Required action: The answer is a number and only a number: how many lines of the data include the string "honor"?

Information:
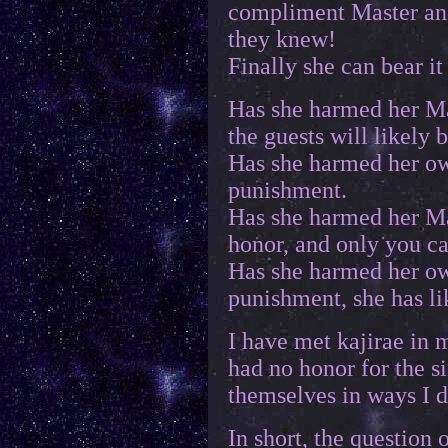
compliment Master and 
they knew!
Finally she can bear i
Has she harmed her Mas
the guests will likely
Has she harmed her ow
punishment.
Has she harmed her Ma
honor, and only you c
Has she harmed her ow
punishment, she has l
I have met kajirae in 
had no honor for the 
themselves in ways I 
In short, the question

Response to this task: 2